Last year I got my first Viglen-cased Acorn BBC Model B, which was very kindly given to me by a friend – these use most of the original parts from the converted Model B except for the top case, so require servicing before powering on due to ageing RIFA mains filter capacitors which like to fail short-circuit and release clouds of nasty, acrid smoke.









The machine even had a Solidisk Technology Limited (STL) 128K sideways RAM/ROM expansion card fitted, which was a nice surprise – however it had fallen out of its socket and a lot of the cabling that it was connected with had snapped off.





PSU Rebuild
I started off by rebuilding the PSU, which didn’t take too long as I’m pretty used to working on these PSUs by now. At the very least this involves replacing the two RIFA mains filter capacitors before they go up in smoke, but I usually replace all of the aluminium electrolytic capacitors too – see my general advice for electrolytic capacitor replacement for more detailed information on the process.
I’m glad that I did in this case, because the three green Nichicon PX(M) 1000uF 16V parts had started to physically leak electrolyte, it looks like their lower seals were failing. These appeared to be factory parts – the only other Model B PSU that I have seen these capacitors in was from another converted Viglen unit, but this may be coincidence.





You can usually buy capacitor packs for these machines from sellers such as RetroClinic, but I just made up my own by noting the specifications of all of the electrolytic capacitors on the board, and ordering a set of high-quality known-brand parts.







ROM/RAM Expansion Repair & Mainboard Repair / Service
The mainboard needed some work to be able to get the ROM/RAM expansion properly re-instated, as its ROM socket was very loose and some of the cables had snapped off.





Some of the cables were fitted to female jumpers so they could be easily removed or repositioned, however I was struggling to get a good solder connection onto these, so I just removed the pin headers and soldered the cables directly to the mainboard; I also removed the ROM socket that the expansion connected into, and soldered the daughterboard directly to the mainboard too, ensuring a reliable connection. The expansion features a card which slots into this daughterboard, so it is easily removable.
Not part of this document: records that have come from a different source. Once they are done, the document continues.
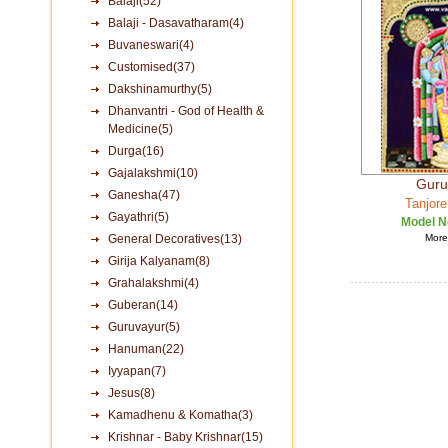
Balaji(52)
Balaji - Dasavatharam(4)
Buvaneswari(4)
Customised(37)
Dakshinamurthy(5)
Dhanvantri - God of Health &
Medicine(5)
Durga(16)
Gajalakshmi(10)
Guru
Ganesha(47)
Tanjore
Gayathri(5)
Model N
General Decoratives(13)
More 
Girija Kalyanam(8)
Grahalakshmi(4)
Guberan(14)
Guruvayur(5)
Hanuman(22)
Iyyapan(7)
Jesus(8)
Kamadhenu & Komatha(3)
Krishnar - Baby Krishnar(15)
I was able to find a very useful user manual for the STL 128k expansion board which also included the installation information below – also, someone has even reverse-engineered the schematics for it!



I also took this opportunity to replace the handful of aluminium and tantalum electrolytic capacitors on the mainboard, as it made sense to do this while it was accessible.

With this work performed, I attempted to power on the machine – it started up OK with a normal start-up beep and the composite video output worked, however RGB video did not.

Composite video working means that the RGB signals are being correctly generated by the ULA; I checked continuity between the ULA and RGB connector against the schematic, but all seemed OK; I tested the RGB SYNC signal out of IC48 (74LS86) and it was continuously low, so IC48 was likely faulty; I removed, socketed, and replaced IC48, and the RGB video output now worked OK. The ROM/RAM sideways expansion seemed to register OK as ROMS showed 0-F, representing sixteen 8KB blocks, or 128KB RAM.



Disk Drive Service
I pulled both of the internal 5.25″ FDDs out to give them a quick service – general strip and clean, read/write head clean, stepper drive exercising and lubrication, and sensor clean.



DFS Upgrade
The system had an early 8271 DFS fitted because it was shipped with two internal disk drives, but I upgraded to a 1770 disk interface kit from RetroClinic, which includes a DFS ROM upgrade for double-density and ADFS support.

Assembly & Testing
Reassembling the unit was just the opposite of its disassembly.



With everything back together, the system worked great, including read and write on both of the internal FDDs – I even set it up with a Microvitec CUB that I’ve refurbished.





Very nice indeed. I always wanted one of those Viglen cases. There were a couple of companies back then making cases for the Beeb, but Viglen’s ones were the most popular.
A few years ago, I wanted to convert my original very dead childhood BBC Model B into a USB keyboard and I was casting around for a Viglen case to put it in. But what I found was someone selling a metal (sheet steel!) case. I’d never seen them before – at the time or since. I’ve no idea who made them either. There’s a video of the process here:
Thank you ☺️ Wow, how cool – thanks for sharing!